6. こう言う以外に、何と言ったらよいかわからなかったのです。 弟子たちはみな、おびえ切っていました。
7. ペテロがまだ言い終わらないうちに、雲がすっぽり彼らを包み、太陽をさえぎったかと思うと、雲の中から、「これはわたしの愛する子。 この人の言うことを聞きなさい」という声がしました。
8. あっけにとられた弟子たちがあたりを見回すと、すでにモーセとエリヤの姿は見えません。 ただイエスがおられるだけでした。
9. 山を降りながら、イエスは弟子たちに、いま見たことを、自分が死人の中から復活する時まで、だれにも口外しないようにとお命じになりました。
10. 三人はそのことを深く心に秘めておきましたが、「死人の中から復活する」とはどういう意味かわからず、あれこれ話し合いました。
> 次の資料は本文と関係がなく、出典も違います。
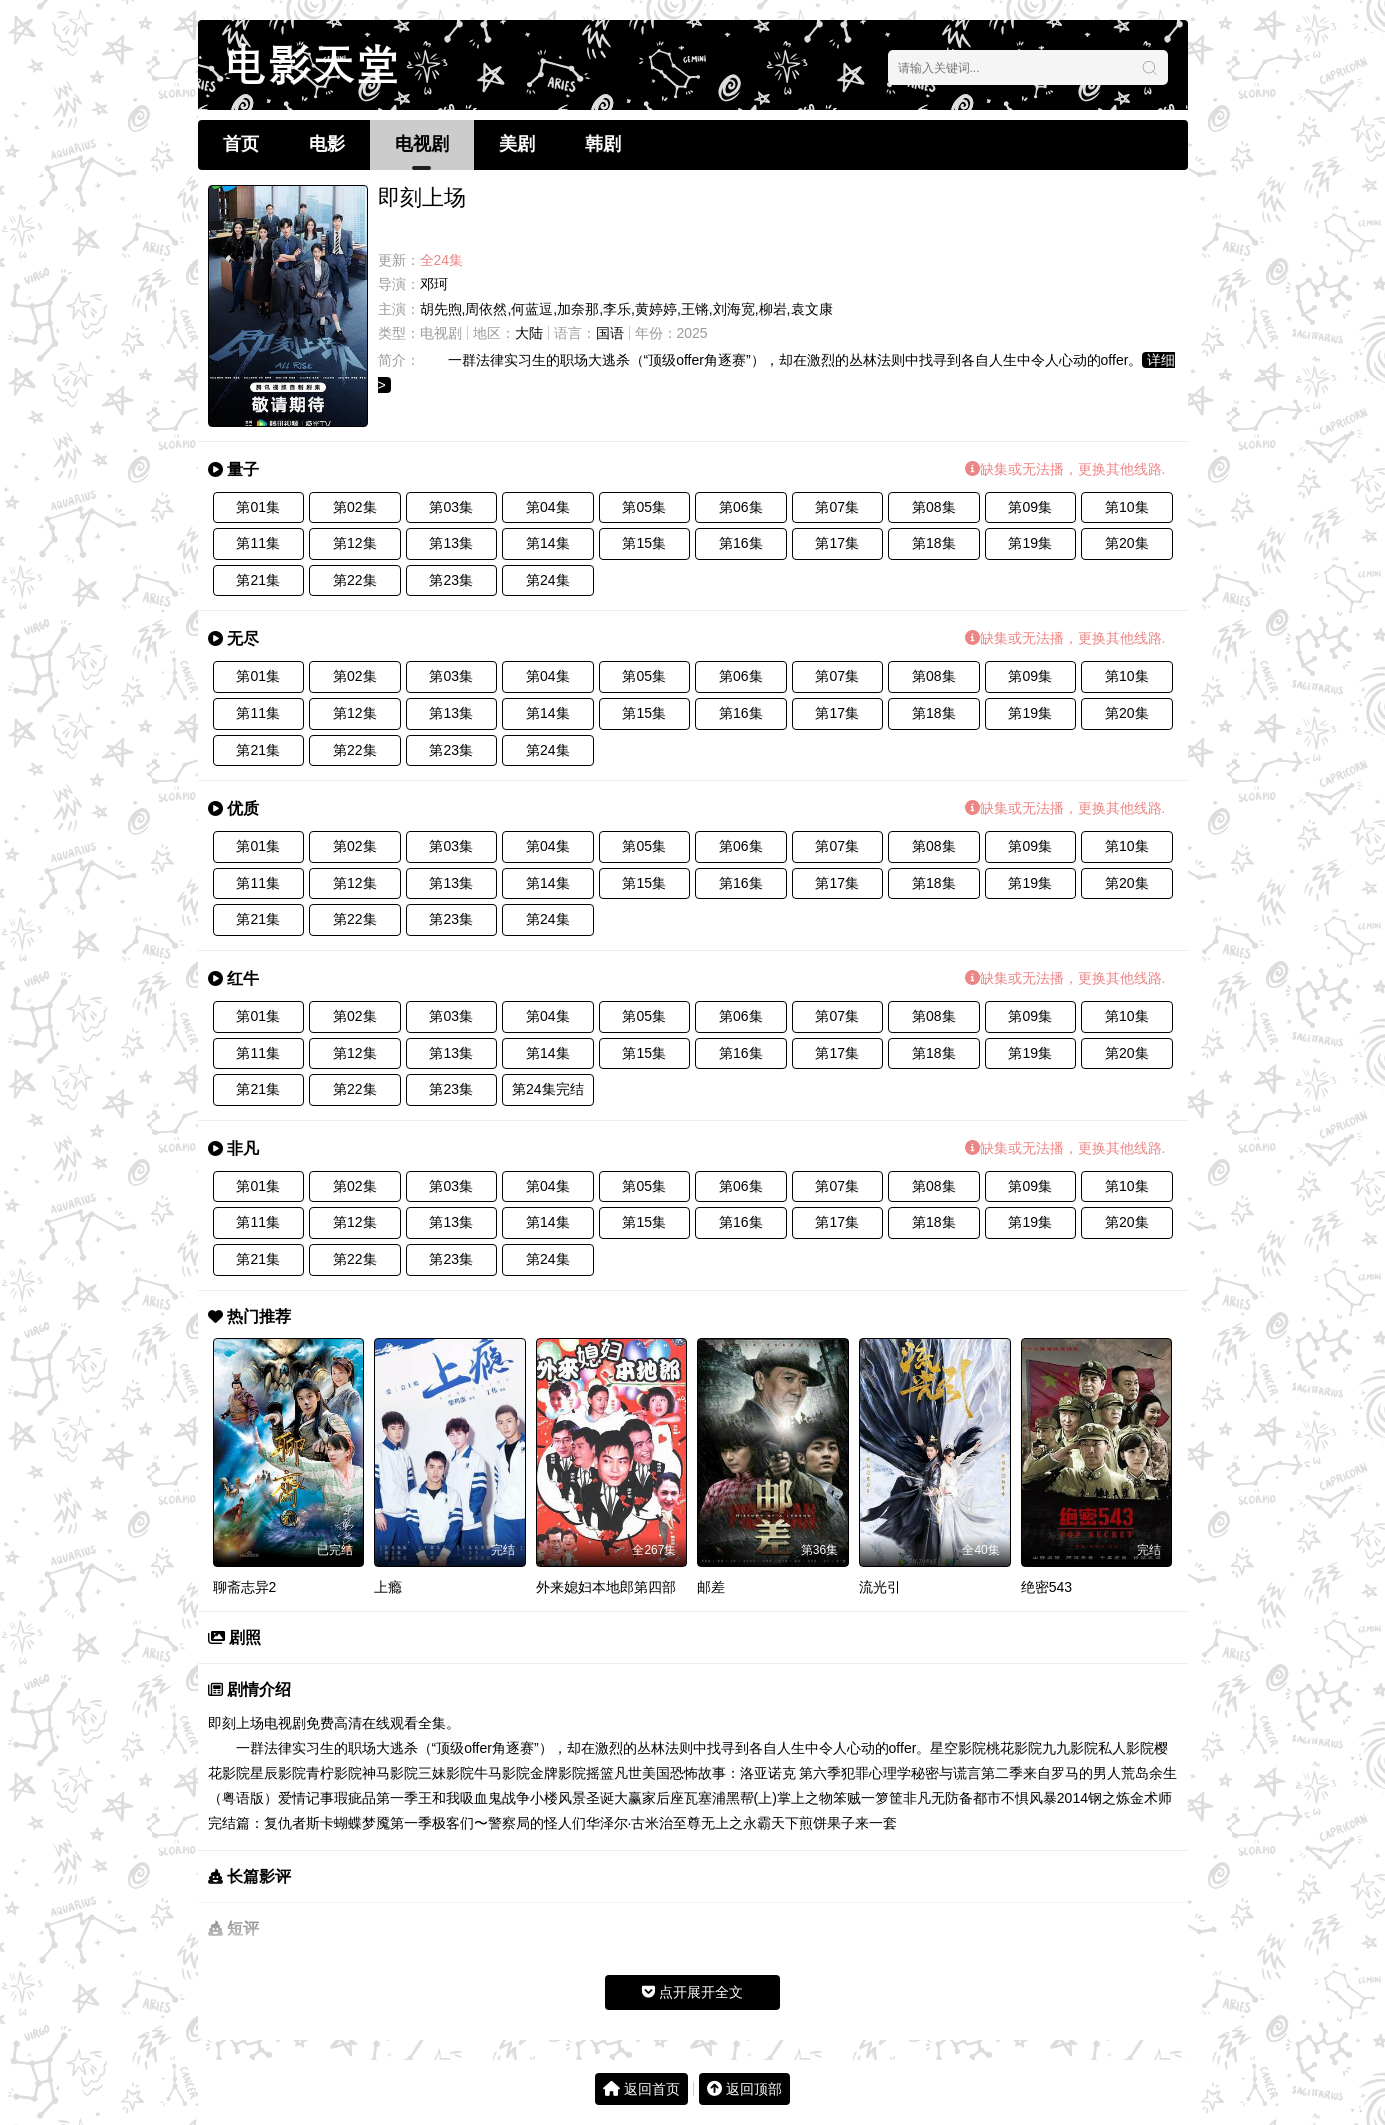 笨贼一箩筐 (868, 1798)
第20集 (1127, 543)
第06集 (741, 507)
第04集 (548, 507)
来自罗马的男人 (1072, 1773)
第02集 (355, 507)
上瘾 (388, 1587)
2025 (692, 333)
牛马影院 (502, 1773)
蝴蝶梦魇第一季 (383, 1823)
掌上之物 (805, 1798)
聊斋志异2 (245, 1587)
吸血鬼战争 (495, 1798)
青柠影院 (334, 1773)
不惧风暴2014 (1044, 1798)
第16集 (741, 543)
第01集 (258, 507)
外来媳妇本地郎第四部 (606, 1587)
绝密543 (1046, 1587)
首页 (241, 144)
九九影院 (1070, 1748)
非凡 (917, 1798)
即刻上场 (236, 1723)
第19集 (1030, 543)
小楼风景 (558, 1798)
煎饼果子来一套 (848, 1823)
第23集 (451, 580)
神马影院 (390, 1773)
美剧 (517, 144)
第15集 (644, 543)
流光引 (880, 1587)
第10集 (1127, 507)
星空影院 (958, 1748)
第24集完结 (548, 1089)
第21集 (258, 580)
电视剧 (422, 144)
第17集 (837, 543)
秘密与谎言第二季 (967, 1773)
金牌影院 (558, 1773)
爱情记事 (306, 1798)
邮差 (711, 1587)
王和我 (439, 1798)
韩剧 (603, 144)
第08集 (934, 507)
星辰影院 (278, 1773)
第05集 (644, 507)
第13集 (451, 543)
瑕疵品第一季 (376, 1798)
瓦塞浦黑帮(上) (730, 1798)
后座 (670, 1798)
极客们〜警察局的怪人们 (509, 1823)
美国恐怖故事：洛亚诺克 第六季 (742, 1773)
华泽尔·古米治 (630, 1823)
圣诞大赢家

11. そこで彼らは、「どうしてユダヤ人の宗教的指導者たちは、メシヤ(救い主)が来る前に、必ずエリヤが来るはずだ、と言っているのでしょうか」と尋ねました。
12-13. イエスは、「まずエリヤが来て道を整えるというのはほんとうです。 実際、エリヤはもう来たのです」とお答えになりました。 そして、エリヤは預言どおり、人々からひどい仕打ちを受けたのですと説明されてから、「では、メシヤが、さんざん苦しめられ、ひどく軽べつされるという預言はどういうことでしょうか」とお尋ねになりました。山を降りたイエス
14. 四人が弟子たちのところに帰ってみると、大ぜいの群衆に囲まれて、弟子たちと数人のユダヤ人の指導者たちが論争のまっ最中でした。
15. 人々は、イエスの姿を見て驚き、すぐに駆け寄り、あいさつしました。
16. 「何を議論しているのですか」と、イエスはお尋ねになりました。
17. すると一人の男が、こう答えました。 「先生。 あなた様に息子を治していただこうと連れてまいりました。 息子は悪霊に取りつかれていて、ものを言うことができません。
18. この悪霊が取りつくと、どこであろうと、あたりかまわず押し倒すので、息子は口からあわを吹き、歯ぎしりして、体を硬直させてしまいます。 お弟子さんたちに、何とか悪霊を追い出してくださいとお願いしたのですが、だめでした。」
19. 「ああ、なんと信仰の薄い人たちでしょう。 いつまで、あなたがたといっしょにいなければならないことでしょうか。 さあ、その子を連れて来なさい。」
20. さっそく少年が連れて来られました。 ところが、イエスを見るなり、悪霊が彼をひどくひきつけさせたので、ばったり倒れ、あわを吹きながら、のたうち回りました。